I'm very interested in this aspect. Do you have a sense of whether there's enough in the kernel now to build this, or are there still pieces missing?

Yes, there are indeed pieces missing for this use-case. I intend to push another system call for the next merge window (4.19): "cpu_opv" [1]. It stands for "CPU operation vector", which is needed to take care of moving user-level tasks around between per-cpu work-queues touched by rseq fast-paths in a way that is safe against CPU hotplug. It's also needed to migrate free memory between per-cpu memory pools modified by rseq fast-paths safely against CPU hotplug. Some of it can be approximated by setting cpu affinity, but it's racy against CPU hotplug.

cpu_opv can be used as a slow-path fallback in pretty much all scenarios where the rseq fast-path aborts.

rseq user-level APIs are pretty much limited to only work on the current CPU, whereas cpu_opv allows creating operations on per-cpu data structures [2] which take the CPU number as argument. If it happens to be on the current CPU, rseq can be used and it is fast, but if the CPU number is not the current CPU, or is an offline CPU, then cpu_opv takes care of performing the operation safely with respect to rseq critical sections, and other cpu_opv operations.

[1] https://git.kernel.org/pub/scm/linux/kernel/git/rseq/linux-r... [2] https://git.kernel.org/pub/scm/linux/kernel/git/rseq/linux-r...

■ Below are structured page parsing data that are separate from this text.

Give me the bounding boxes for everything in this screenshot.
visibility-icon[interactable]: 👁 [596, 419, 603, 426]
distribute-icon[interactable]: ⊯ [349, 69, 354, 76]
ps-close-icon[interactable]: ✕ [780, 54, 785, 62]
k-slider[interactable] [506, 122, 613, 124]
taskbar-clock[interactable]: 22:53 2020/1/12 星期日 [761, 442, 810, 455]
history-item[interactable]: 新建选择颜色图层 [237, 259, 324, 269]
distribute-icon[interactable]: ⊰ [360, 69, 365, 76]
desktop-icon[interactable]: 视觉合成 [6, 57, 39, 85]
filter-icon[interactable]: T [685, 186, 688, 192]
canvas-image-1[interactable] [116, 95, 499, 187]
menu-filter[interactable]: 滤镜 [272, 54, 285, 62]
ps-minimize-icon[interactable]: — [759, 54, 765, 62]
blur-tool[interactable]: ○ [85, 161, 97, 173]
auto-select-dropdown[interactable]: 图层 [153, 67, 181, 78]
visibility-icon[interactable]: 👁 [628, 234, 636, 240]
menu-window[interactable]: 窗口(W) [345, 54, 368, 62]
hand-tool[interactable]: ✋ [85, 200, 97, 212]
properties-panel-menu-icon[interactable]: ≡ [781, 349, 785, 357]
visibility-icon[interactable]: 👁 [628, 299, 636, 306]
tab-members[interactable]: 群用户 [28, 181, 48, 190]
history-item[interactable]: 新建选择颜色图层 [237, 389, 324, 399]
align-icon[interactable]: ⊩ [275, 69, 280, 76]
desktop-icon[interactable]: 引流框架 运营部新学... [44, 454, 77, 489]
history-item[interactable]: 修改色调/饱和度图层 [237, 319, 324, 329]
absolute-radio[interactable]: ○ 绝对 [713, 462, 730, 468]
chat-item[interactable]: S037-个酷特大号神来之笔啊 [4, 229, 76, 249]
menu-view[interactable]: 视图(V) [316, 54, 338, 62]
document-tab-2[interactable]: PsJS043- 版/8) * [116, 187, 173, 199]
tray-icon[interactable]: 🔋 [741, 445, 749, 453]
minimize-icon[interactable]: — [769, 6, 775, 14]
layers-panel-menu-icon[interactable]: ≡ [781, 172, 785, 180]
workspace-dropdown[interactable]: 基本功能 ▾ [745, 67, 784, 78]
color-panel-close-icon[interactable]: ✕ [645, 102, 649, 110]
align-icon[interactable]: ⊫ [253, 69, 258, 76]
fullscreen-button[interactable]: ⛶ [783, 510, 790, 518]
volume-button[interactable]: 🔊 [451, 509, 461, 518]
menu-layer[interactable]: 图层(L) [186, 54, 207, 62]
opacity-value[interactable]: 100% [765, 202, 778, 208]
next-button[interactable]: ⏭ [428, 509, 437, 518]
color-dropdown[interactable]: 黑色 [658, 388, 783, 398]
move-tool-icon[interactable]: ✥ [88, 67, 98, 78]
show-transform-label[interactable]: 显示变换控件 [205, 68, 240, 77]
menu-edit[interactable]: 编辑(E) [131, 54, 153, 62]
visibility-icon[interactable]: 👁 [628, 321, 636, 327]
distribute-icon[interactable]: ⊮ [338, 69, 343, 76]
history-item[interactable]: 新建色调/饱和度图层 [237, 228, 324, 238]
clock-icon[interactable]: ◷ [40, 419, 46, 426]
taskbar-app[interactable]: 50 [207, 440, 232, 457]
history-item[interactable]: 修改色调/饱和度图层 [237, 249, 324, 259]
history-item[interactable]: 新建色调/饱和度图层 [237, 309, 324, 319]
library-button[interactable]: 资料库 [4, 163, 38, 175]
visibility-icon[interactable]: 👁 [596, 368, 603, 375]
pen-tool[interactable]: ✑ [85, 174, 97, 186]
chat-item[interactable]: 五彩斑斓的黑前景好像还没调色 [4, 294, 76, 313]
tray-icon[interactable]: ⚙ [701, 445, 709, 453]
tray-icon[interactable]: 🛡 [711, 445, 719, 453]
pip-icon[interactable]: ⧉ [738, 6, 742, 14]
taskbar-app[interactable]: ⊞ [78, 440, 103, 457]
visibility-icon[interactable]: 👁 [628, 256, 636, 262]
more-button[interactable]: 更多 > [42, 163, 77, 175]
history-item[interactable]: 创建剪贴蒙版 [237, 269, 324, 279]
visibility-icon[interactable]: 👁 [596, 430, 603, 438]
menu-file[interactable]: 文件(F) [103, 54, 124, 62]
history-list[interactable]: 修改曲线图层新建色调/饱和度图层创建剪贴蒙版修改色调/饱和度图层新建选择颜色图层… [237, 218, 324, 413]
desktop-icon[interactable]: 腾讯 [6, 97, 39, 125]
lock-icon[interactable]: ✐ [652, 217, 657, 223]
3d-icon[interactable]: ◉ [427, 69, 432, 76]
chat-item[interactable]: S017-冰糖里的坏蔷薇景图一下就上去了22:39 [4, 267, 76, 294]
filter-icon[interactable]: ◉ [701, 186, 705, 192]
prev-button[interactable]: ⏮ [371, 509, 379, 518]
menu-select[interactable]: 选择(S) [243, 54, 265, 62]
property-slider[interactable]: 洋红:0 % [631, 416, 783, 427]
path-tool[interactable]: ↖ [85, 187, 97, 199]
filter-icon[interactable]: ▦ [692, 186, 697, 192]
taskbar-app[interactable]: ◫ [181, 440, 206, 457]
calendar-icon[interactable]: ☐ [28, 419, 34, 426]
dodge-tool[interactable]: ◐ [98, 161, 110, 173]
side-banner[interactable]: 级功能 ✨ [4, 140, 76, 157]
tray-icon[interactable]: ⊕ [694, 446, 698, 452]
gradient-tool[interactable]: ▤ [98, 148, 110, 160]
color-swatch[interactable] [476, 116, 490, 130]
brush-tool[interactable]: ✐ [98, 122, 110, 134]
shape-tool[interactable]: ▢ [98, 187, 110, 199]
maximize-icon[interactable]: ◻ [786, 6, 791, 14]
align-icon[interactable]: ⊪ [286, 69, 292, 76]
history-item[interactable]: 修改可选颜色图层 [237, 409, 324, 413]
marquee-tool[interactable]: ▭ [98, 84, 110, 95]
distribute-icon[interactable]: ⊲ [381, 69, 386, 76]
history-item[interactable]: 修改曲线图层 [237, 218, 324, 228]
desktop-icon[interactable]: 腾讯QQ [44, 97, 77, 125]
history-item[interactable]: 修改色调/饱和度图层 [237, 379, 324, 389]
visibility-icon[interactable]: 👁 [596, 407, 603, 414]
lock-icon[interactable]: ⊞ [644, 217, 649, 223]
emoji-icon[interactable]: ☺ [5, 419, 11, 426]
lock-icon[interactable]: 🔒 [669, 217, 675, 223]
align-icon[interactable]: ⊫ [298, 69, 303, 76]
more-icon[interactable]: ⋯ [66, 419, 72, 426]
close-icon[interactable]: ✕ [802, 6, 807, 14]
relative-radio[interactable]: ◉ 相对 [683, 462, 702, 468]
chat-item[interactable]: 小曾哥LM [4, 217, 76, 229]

What is an example of the "per-cpu data" they're talking about here[0]?

[0] https://github.com/torvalds/linux/blob/d82991a8688ad128b46db...

Mathieu's (patch author) main motivation was removing atomic operation from the LTTng userspace tracer's hot path.

In that case, the per-cpu data is the 'reserve' and 'commit' counters that must be updated when the tracer saves an event to the per-CPU buffers.

Other uses that I'm aware of include memory allocators that maintain per-CPU arenas.

I suspect that something like a heap implementation could use this. For concurrency, you want different cores to use different pools to avoid atomics. In practice, this means per-thread pools are used today, but this rseq feature seems like it would allow using per-core pools instead. That would save memory and probably be even better for cache locality when a core is shared by multiple threads.

I use higher-level APIs built on top of restartable sequences. Here's my understanding (could be wrong):

> I suspect that something like a heap implementation could use this.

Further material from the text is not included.